Below are some entries. Repeat exactly the lines from the one with "[quads id=2]" through the one with "Cylindre standard et haute sécurité", and only those.

:: Source data ::

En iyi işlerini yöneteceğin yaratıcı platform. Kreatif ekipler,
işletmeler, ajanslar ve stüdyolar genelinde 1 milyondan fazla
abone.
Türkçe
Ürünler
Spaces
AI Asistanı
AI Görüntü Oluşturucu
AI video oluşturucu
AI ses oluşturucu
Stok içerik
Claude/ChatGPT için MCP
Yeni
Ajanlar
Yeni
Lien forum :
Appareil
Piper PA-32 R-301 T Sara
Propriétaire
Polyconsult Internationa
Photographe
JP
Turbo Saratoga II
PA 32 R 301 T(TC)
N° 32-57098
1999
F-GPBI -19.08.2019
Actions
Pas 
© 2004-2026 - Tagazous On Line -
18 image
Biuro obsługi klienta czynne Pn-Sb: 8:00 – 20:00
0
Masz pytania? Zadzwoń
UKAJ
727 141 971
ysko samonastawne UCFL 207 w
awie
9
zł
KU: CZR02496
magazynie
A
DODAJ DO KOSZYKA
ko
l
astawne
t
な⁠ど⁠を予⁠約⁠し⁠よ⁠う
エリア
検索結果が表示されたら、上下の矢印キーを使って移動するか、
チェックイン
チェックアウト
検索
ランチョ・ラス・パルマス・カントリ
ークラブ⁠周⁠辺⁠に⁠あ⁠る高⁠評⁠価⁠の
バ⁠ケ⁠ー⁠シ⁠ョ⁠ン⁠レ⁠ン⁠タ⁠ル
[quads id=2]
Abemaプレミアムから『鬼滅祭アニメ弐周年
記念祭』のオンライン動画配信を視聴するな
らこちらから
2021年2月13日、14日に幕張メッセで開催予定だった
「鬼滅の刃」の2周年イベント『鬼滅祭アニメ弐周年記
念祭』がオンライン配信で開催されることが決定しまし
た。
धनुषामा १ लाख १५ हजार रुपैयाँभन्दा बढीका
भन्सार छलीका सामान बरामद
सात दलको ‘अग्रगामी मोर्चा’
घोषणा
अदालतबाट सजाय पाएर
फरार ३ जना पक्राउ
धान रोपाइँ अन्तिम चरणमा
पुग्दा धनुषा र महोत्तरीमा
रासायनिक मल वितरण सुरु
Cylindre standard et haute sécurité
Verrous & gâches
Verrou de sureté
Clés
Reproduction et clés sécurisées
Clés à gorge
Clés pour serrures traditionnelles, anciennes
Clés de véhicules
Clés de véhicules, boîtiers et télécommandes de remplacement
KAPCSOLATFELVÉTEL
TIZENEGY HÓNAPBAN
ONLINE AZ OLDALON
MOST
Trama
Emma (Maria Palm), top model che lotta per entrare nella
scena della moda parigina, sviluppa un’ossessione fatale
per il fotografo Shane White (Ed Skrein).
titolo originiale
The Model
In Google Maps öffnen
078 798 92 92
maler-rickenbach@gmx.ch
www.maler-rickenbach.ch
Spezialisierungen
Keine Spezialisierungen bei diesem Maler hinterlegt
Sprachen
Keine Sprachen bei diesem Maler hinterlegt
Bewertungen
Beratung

:::
:: Source data ::

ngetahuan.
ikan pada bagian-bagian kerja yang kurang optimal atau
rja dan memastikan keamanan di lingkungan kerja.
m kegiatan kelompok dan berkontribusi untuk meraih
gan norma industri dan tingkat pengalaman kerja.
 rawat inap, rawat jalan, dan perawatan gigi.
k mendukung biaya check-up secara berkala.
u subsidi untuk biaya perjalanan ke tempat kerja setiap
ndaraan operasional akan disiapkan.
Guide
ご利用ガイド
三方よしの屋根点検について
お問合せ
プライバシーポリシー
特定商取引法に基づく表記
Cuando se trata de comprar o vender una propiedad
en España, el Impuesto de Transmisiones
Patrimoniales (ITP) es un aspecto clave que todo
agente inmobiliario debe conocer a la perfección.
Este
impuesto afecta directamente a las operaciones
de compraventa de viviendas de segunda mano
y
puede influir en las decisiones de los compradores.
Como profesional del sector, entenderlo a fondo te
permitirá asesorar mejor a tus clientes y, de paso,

:::
:: Source data ::

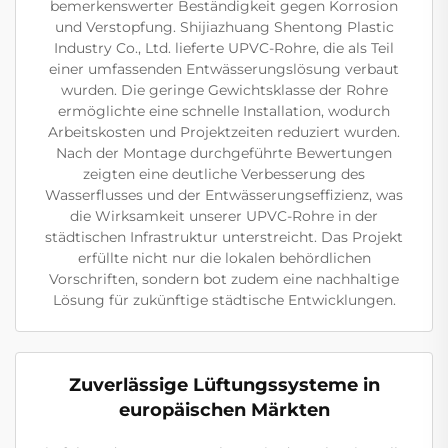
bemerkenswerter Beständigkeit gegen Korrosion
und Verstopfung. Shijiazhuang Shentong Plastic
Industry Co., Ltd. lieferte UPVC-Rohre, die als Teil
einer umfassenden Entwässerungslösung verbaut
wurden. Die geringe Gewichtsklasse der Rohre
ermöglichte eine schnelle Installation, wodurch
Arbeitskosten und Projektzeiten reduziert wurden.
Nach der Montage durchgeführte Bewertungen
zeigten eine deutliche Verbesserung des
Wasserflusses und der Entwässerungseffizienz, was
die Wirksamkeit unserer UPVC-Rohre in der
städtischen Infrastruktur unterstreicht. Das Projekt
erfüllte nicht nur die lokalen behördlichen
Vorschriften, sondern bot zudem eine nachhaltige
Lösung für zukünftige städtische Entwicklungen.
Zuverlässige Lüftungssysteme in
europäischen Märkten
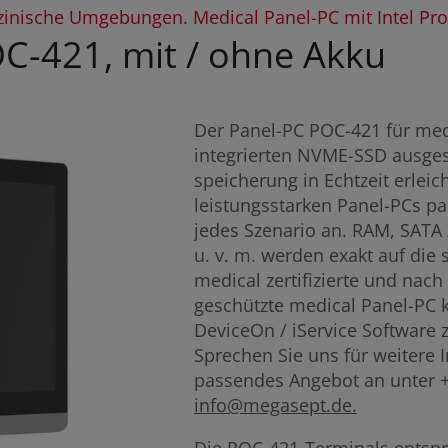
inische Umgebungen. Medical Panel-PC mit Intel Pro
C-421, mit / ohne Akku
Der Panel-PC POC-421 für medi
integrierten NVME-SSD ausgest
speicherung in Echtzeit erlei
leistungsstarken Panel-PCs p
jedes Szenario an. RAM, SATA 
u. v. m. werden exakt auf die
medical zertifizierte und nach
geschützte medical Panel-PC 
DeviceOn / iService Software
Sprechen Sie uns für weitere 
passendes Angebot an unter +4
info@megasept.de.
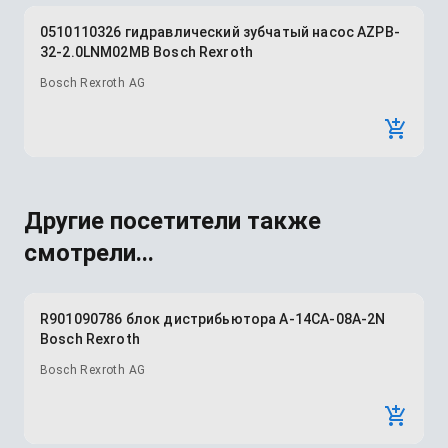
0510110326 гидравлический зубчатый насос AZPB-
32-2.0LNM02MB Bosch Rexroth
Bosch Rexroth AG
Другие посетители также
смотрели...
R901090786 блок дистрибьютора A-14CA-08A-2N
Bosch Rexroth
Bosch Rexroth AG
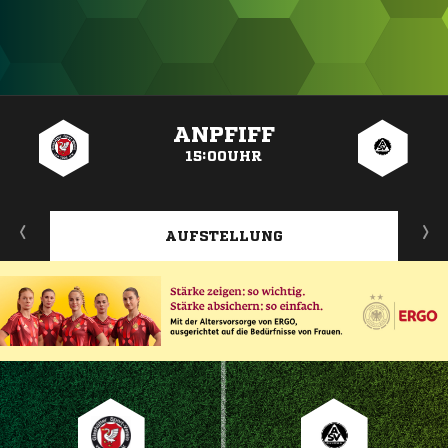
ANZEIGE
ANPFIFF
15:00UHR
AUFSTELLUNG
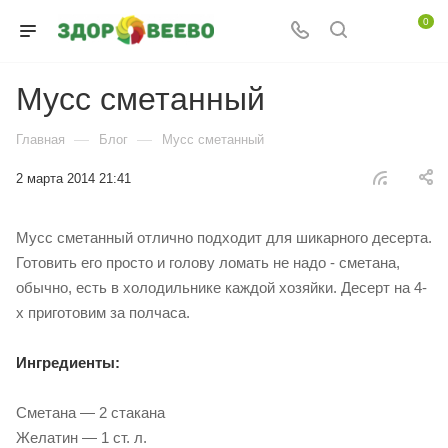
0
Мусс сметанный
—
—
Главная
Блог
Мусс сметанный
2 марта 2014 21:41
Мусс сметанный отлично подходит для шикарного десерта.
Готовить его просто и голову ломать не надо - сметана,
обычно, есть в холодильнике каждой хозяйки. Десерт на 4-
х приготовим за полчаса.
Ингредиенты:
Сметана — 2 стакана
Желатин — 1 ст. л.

:::

Written solution
[quads id=2]
Abemaプレミアムから『鬼滅祭アニメ弐周年
記念祭』のオンライン動画配信を視聴するな
らこちらから
2021年2月13日、14日に幕張メッセで開催予定だった
「鬼滅の刃」の2周年イベント『鬼滅祭アニメ弐周年記
念祭』がオンライン配信で開催されることが決定しまし
た。
धनुषामा १ लाख १५ हजार रुपैयाँभन्दा बढीका
भन्सार छलीका सामान बरामद
सात दलको ‘अग्रगामी मोर्चा’
घोषणा
अदालतबाट सजाय पाएर
फरार ३ जना पक्राउ
धान रोपाइँ अन्तिम चरणमा
पुग्दा धनुषा र महोत्तरीमा
रासायनिक मल वितरण सुरु
Cylindre standard et haute sécurité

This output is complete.